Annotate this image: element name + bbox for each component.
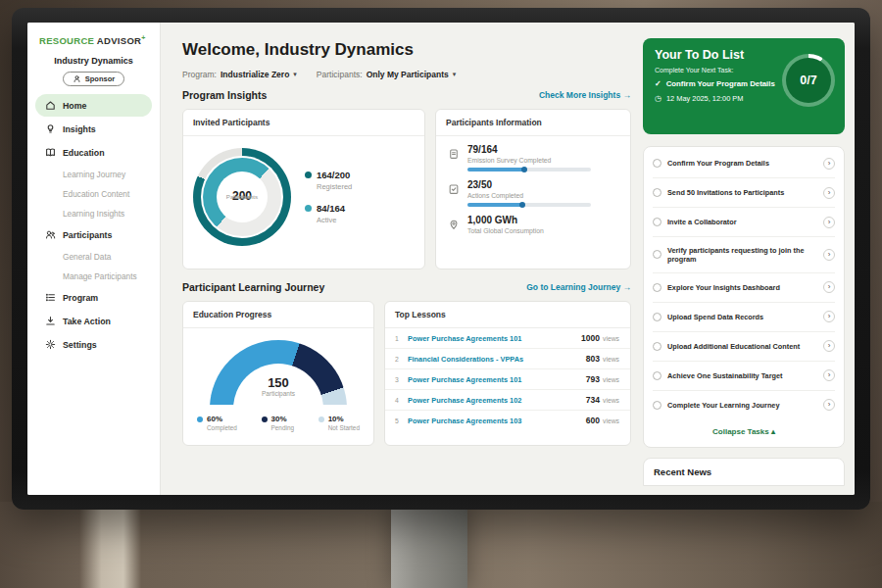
sidebar-item-settings[interactable]: Settings [35,333,152,356]
lesson-link[interactable]: Power Purchase Agreements 103 [408,416,586,425]
lesson-link[interactable]: Power Purchase Agreements 102 [408,396,586,405]
sidebar-item-label: Settings [63,340,97,350]
go-to-learning-link[interactable]: Go to Learning Journey → [526,282,631,292]
chevron-right-icon[interactable]: › [823,187,835,199]
action-download-icon [45,316,56,326]
sidebar-item-label: Learning Journey [63,170,125,179]
chevron-right-icon[interactable]: › [823,281,835,293]
app-logo: RESOURCE ADVISOR+ [27,23,160,48]
task-label: Verify participants requesting to join t… [667,246,817,265]
task-checkbox[interactable] [653,342,662,351]
learning-journey-header: Participant Learning Journey Go to Learn… [182,281,631,293]
chevron-right-icon[interactable]: › [823,311,835,322]
lesson-views-label: views [603,417,620,424]
check-more-insights-link[interactable]: Check More Insights → [539,90,631,100]
sidebar: RESOURCE ADVISOR+ Industry Dynamics Spon… [27,23,161,495]
org-name: Industry Dynamics [27,56,160,66]
chevron-right-icon[interactable]: › [823,217,835,228]
collapse-tasks-link[interactable]: Collapse Tasks ▴ [653,419,835,445]
completed-label: Completed [207,424,237,431]
task-row[interactable]: Confirm Your Program Details › [653,149,835,178]
task-row[interactable]: Upload Additional Educational Content › [653,332,835,362]
chevron-right-icon[interactable]: › [823,158,835,170]
chevron-right-icon[interactable]: › [823,340,835,352]
lesson-row[interactable]: 1 Power Purchase Agreements 101 1000 vie… [385,328,630,349]
task-row[interactable]: Complete Your Learning Journey › [653,391,835,419]
task-row[interactable]: Upload Spend Data Records › [653,303,835,332]
chevron-right-icon[interactable]: › [823,249,835,261]
sidebar-item-general-data[interactable]: General Data [35,247,152,266]
lesson-rank: 1 [395,335,408,342]
legend-dot-completed [197,416,203,422]
lesson-rank: 3 [395,376,408,383]
participants-dropdown[interactable]: Participants: Only My Participants ▾ [317,70,456,79]
sidebar-item-manage-participants[interactable]: Manage Participants [35,267,152,285]
legend-item-not-started: 10% Not Started [318,415,360,431]
task-checkbox[interactable] [653,188,662,197]
info-row-consumption: 1,000 GWh Total Global Consumption [436,207,630,238]
not-started-label: Not Started [328,424,360,431]
task-checkbox[interactable] [653,250,662,259]
logo-secondary: ADVISOR [97,35,141,46]
chevron-right-icon[interactable]: › [823,399,835,411]
lesson-row[interactable]: 2 Financial Considerations - VPPAs 803 v… [385,349,630,369]
chevron-right-icon[interactable]: › [823,369,835,381]
task-row[interactable]: Achieve One Sustainability Target › [653,362,835,391]
sponsor-badge[interactable]: Sponsor [63,72,124,86]
survey-progress-bar [467,168,591,172]
sponsor-badge-label: Sponsor [85,74,115,83]
task-row[interactable]: Invite a Collaborator › [653,208,835,237]
task-row[interactable]: Explore Your Insights Dashboard › [653,273,835,303]
clipboard-icon [448,146,460,158]
lesson-row[interactable]: 5 Power Purchase Agreements 103 600 view… [385,411,630,430]
program-dropdown[interactable]: Program: Industrialize Zero ▾ [182,70,297,79]
lesson-link[interactable]: Power Purchase Agreements 101 [408,375,586,384]
sidebar-item-education-content[interactable]: Education Content [35,184,152,203]
sidebar-item-learning-insights[interactable]: Learning Insights [35,204,152,222]
lesson-row[interactable]: 4 Power Purchase Agreements 102 734 view… [385,390,630,411]
sidebar-item-take-action[interactable]: Take Action [35,310,152,332]
task-checkbox[interactable] [653,159,662,168]
invited-donut-center: 200 Participants Invited [217,172,268,222]
lesson-views: 793 [586,374,600,384]
filters-row: Program: Industrialize Zero ▾ Participan… [182,70,631,79]
education-gauge-chart: 150 Participants [210,340,347,405]
legend-item-completed: 60% Completed [197,415,237,431]
participants-information-card: Participants Information 79/164 Emission… [435,109,631,270]
sidebar-item-participants[interactable]: Participants [35,223,152,246]
consumption-value: 1,000 GWh [467,215,544,225]
todo-panel: Your To Do List Complete Your Next Task:… [643,23,855,495]
todo-next-due: ◷ 12 May 2025, 12:00 PM [655,94,784,103]
lesson-views: 803 [586,354,600,364]
location-pin-icon [448,217,460,228]
task-checkbox[interactable] [653,283,662,292]
invited-participants-card: Invited Participants 200 Participants [182,109,425,270]
task-checkbox[interactable] [653,313,662,321]
sidebar-nav: Home Insights Education Learning Journey [27,94,160,356]
task-label: Send 50 Invitations to Participants [667,188,817,197]
pending-label: Pending [271,424,294,431]
gear-icon [45,339,56,350]
task-row[interactable]: Verify participants requesting to join t… [653,237,835,273]
survey-value: 79/164 [467,144,591,155]
lesson-link[interactable]: Financial Considerations - VPPAs [408,355,586,364]
participants-dropdown-value: Only My Participants [367,70,449,79]
lessons-card-title: Top Lessons [385,302,630,328]
task-label: Invite a Collaborator [667,218,817,226]
sidebar-item-program[interactable]: Program [35,286,152,309]
sidebar-item-label: Insights [63,124,96,134]
sidebar-item-home[interactable]: Home [35,94,152,117]
sidebar-item-insights[interactable]: Insights [35,118,152,140]
task-checkbox[interactable] [653,401,662,410]
task-checkbox[interactable] [653,371,662,380]
lesson-link[interactable]: Power Purchase Agreements 101 [408,334,581,343]
todo-next-task: ✓ Confirm Your Program Details [655,79,784,88]
lesson-views: 1000 [581,333,600,343]
task-checkbox[interactable] [653,218,662,226]
sidebar-item-education[interactable]: Education [35,141,152,164]
sidebar-item-learning-journey[interactable]: Learning Journey [35,165,152,183]
program-dropdown-label: Program: [182,70,217,79]
lesson-row[interactable]: 3 Power Purchase Agreements 101 793 view… [385,369,630,390]
task-label: Upload Additional Educational Content [667,342,817,351]
task-row[interactable]: Send 50 Invitations to Participants › [653,178,835,208]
***
• Task brief:
Wherever the word "logo" turns up in the records, copy out the line it is on.

• Result of this exercise:
app-logo: RESOURCE ADVISOR+ [27,23,160,48]
logo-secondary: ADVISOR [97,35,141,46]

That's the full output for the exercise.